### YOUR ASSIGNMENT
Extract every record, exactly as written, and ignore the pictures.

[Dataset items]

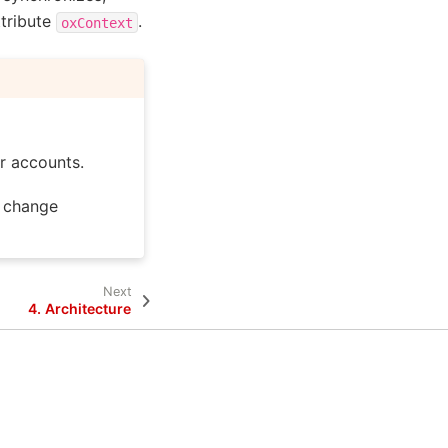
ttribute
.
oxContext
r accounts.
change
Next
4.
Architecture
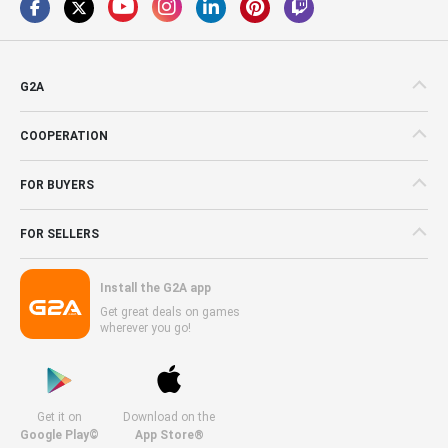
G2A
COOPERATION
FOR BUYERS
FOR SELLERS
Install the G2A app
Get great deals on games
wherever you go!
Get it on
Download on the
Google Play©
App Store®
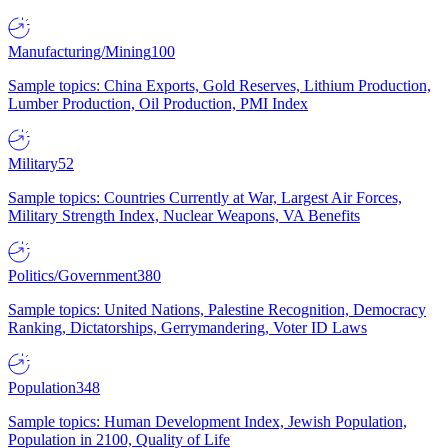
Manufacturing/Mining
100
Sample topics: China Exports, Gold Reserves, Lithium Production,
Lumber Production, Oil Production, PMI Index
Military
52
Sample topics: Countries Currently at War, Largest Air Forces,
Military Strength Index, Nuclear Weapons, VA Benefits
Politics/Government
380
Sample topics: United Nations, Palestine Recognition, Democracy
Ranking, Dictatorships, Gerrymandering, Voter ID Laws
Population
348
Sample topics: Human Development Index, Jewish Population,
Population in 2100, Quality of Life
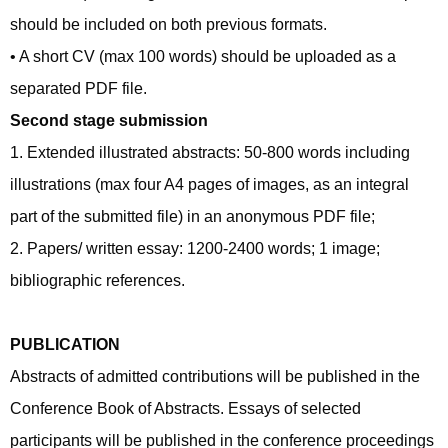
should be included on both previous formats.
• A short CV (max 100 words) should be uploaded as a
separated PDF file.
Second stage submission
1. Extended illustrated abstracts: 50-800 words including
illustrations (max four A4 pages of images, as an integral
part of the submitted file) in an anonymous PDF file;
2. Papers/ written essay: 1200-2400 words; 1 image;
bibliographic references.
PUBLICATION
Abstracts of admitted contributions will be published in the
Conference Book of Abstracts. Essays of selected
participants will be published in the conference proceedings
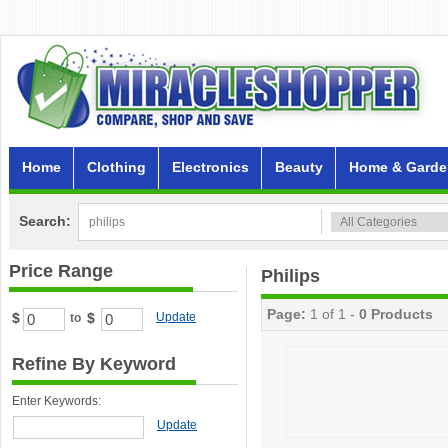
Home
Clothing
Electronics
Beauty
Home & Garde
Search:
Price Range
Philips
Page:
1 of 1 -
0 Products
$
$
Update
to
Refine By Keyword
Enter Keywords:
Update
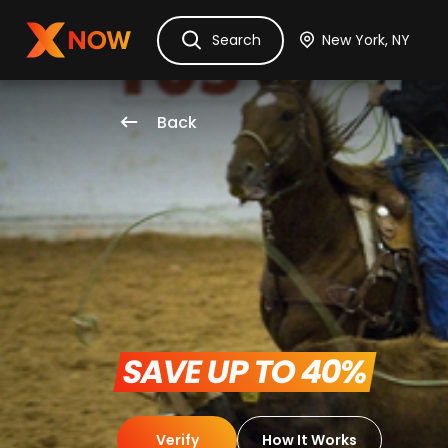
Ask Dora
Tickets
Hotels
Itinerary
Cru
Search
Back
 SAVE UP TO 40% 
Verify
How It Works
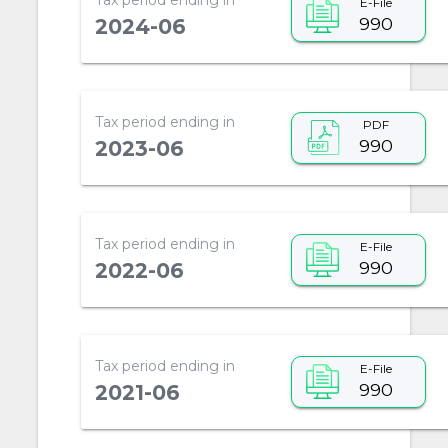
E-File
990
2024-06
Tax period ending in
PDF
990
2023-06
Tax period ending in
E-File
990
2022-06
Tax period ending in
E-File
990
2021-06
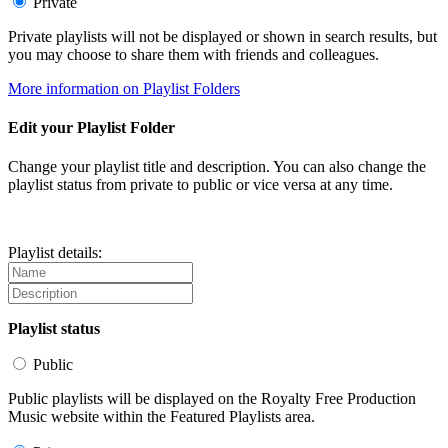
Private
Private playlists will not be displayed or shown in search results, but
you may choose to share them with friends and colleagues.
More information on Playlist Folders
Edit your Playlist Folder
Change your playlist title and description. You can also change the
playlist status from private to public or vice versa at any time.
Playlist details:
Playlist status
Public
Public playlists will be displayed on the Royalty Free Production
Music website within the Featured Playlists area.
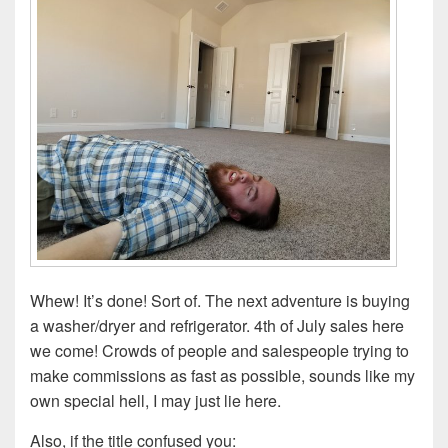
Whew! It’s done! Sort of. The next adventure is buying
a washer/dryer and refrigerator. 4th of July sales here
we come! Crowds of people and salespeople trying to
make commissions as fast as possible, sounds like my
own special hell, I may just lie here.
Also, if the title confused you:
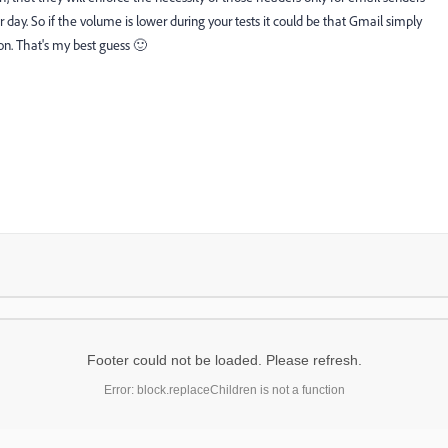
y. So if the volume is lower during your tests it could be that Gmail simply
ton. That's my best guess 🙂
Footer could not be loaded. Please refresh.
Error: block.replaceChildren is not a function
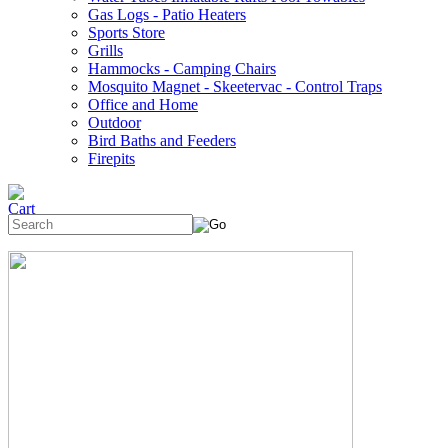
Gas Logs - Patio Heaters
Sports Store
Grills
Hammocks - Camping Chairs
Mosquito Magnet - Skeetervac - Control Traps
Office and Home
Outdoor
Bird Baths and Feeders
Firepits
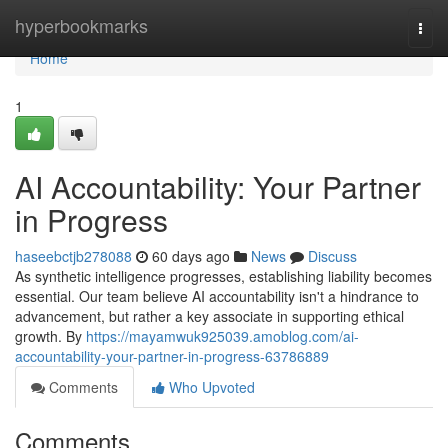
Home
hyperbookmarks
Togg
navi
Home
1
AI Accountability: Your Partner
in Progress
haseebctjb278088
60 days ago
News
Discuss
As synthetic intelligence progresses, establishing liability becomes
essential. Our team believe AI accountability isn't a hindrance to
advancement, but rather a key associate in supporting ethical
growth. By
https://mayamwuk925039.amoblog.com/ai-
accountability-your-partner-in-progress-63786889
Comments
Who Upvoted
Comments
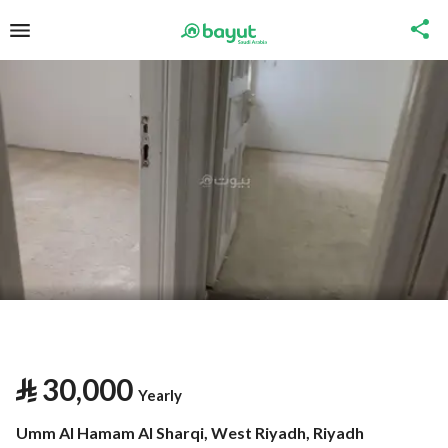
⃁
30,000
Yearly
Umm Al Hamam Al Sharqi, West Riyadh, Riyadh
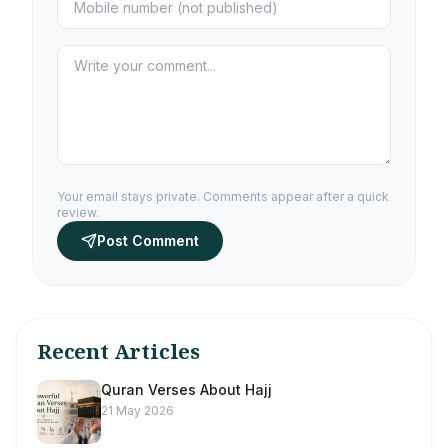
Your email stays private. Comments appear after a quick
review.
Post Comment
Recent Articles
Quran Verses About Hajj
21 May 2026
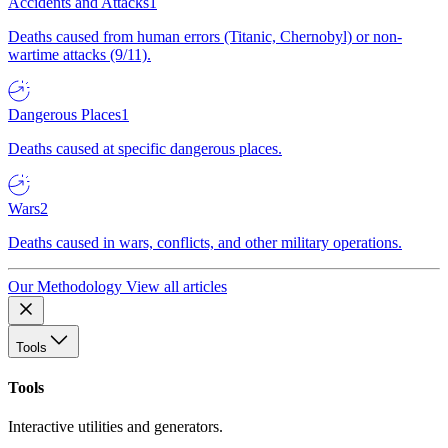
Accidents and Attacks
1
Deaths caused from human errors (Titanic, Chernobyl) or non-
wartime attacks (9/11).
Dangerous Places
1
Deaths caused at specific dangerous places.
Wars
2
Deaths caused in wars, conflicts, and other military operations.
Our Methodology
View all articles
Tools
Tools
Interactive utilities and generators.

### SOLVED EXERCISE
ttribute
.
oxContext
r accounts.
change
Next
4.
Architecture
G2A
COOPERATION
FOR BUYERS
FOR SELLERS
Install the G2A app
Get great deals on games
wherever you go!
Get it on
Download on the
Google Play©
App Store®
Manufacturing/Mining
100
Sample topics: China Exports, Gold Reserves, Lithium Production,
Lumber Production, Oil Production, PMI Index
Military
52
Sample topics: Countries Currently at War, Largest Air Forces,
Military Strength Index, Nuclear Weapons, VA Benefits
Politics/Government
380
Sample topics: United Nations, Palestine Recognition, Democracy
Ranking, Dictatorships, Gerrymandering, Voter ID Laws
Population
348
Sample topics: Human Development Index, Jewish Population,
Population in 2100, Quality of Life
should be included on both previous formats.
• A short CV (max 100 words) should be uploaded as a
separated PDF file.
Second stage submission
1. Extended illustrated abstracts: 50-800 words including
illustrations (max four A4 pages of images, as an integral
part of the submitted file) in an anonymous PDF file;
2. Papers/ written essay: 1200-2400 words; 1 image;
bibliographic references.
PUBLICATION
Abstracts of admitted contributions will be published in the
Conference Book of Abstracts. Essays of selected
participants will be published in the conference proceedings
Home
Clothing
Electronics
Beauty
Home & Garde
Search:
Price Range
Philips
Page:
1 of 1 -
0 Products
$
$
Update
to
Refine By Keyword
Enter Keywords:
Update
Ask Dora
Tickets
Hotels
Itinerary
Cru
Search
Back
 SAVE UP TO 40% 
Verify
How It Works
E-File
990
2024-06
Tax period ending in
PDF
990
2023-06
Tax period ending in
E-File
990
2022-06
Tax period ending in
E-File
990
2021-06
Private
Private playlists will not be displayed or shown in search results, but
you may choose to share them with friends and colleagues.
More information on Playlist Folders
Edit your Playlist Folder
Change your playlist title and description. You can also change the
playlist status from private to public or vice versa at any time.
Playlist details:
Playlist status
Public
Public playlists will be displayed on the Royalty Free Production
Music website within the Featured Playlists area.
Whew! It’s done! Sort of. The next adventure is buying
a washer/dryer and refrigerator. 4th of July sales here
we come! Crowds of people and salespeople trying to
make commissions as fast as possible, sounds like my
own special hell, I may just lie here.
Also, if the title confused you:
y. So if the volume is lower during your tests it could be that Gmail simply
ton. That's my best guess 🙂
Footer could not be loaded. Please refresh.
Error: block.replaceChildren is not a function
Gas Logs - Patio Heaters
Sports Store
Grills
Hammocks - Camping Chairs
Mosquito Magnet - Skeetervac - Control Traps
Office and Home
Outdoor
Bird Baths and Feeders
Firepits
Home
hyperbookmarks
Togg
navi
Home
1
AI Accountability: Your Partner
in Progress
haseebctjb278088
60 days ago
News
Discuss
As synthetic intelligence progresses, establishing liability becomes
essential. Our team believe AI accountability isn't a hindrance to
advancement, but rather a key associate in supporting ethical
growth. By
https://mayamwuk925039.amoblog.com/ai-
accountability-your-partner-in-progress-63786889
Comments
Who Upvoted
Comments
⃁
30,000
Yearly
Umm Al Hamam Al Sharqi, West Riyadh, Riyadh
Your email stays private. Comments appear after a quick
review.
Post Comment
Recent Articles
Quran Verses About Hajj
21 May 2026
Accidents and Attacks
1
Deaths caused from human errors (Titanic, Chernobyl) or non-
wartime attacks (9/11).
Dangerous Places
1
Deaths caused at specific dangerous places.
Wars
2
Deaths caused in wars, conflicts, and other military operations.
Our Methodology
View all articles
Tools
Tools
Interactive utilities and generators.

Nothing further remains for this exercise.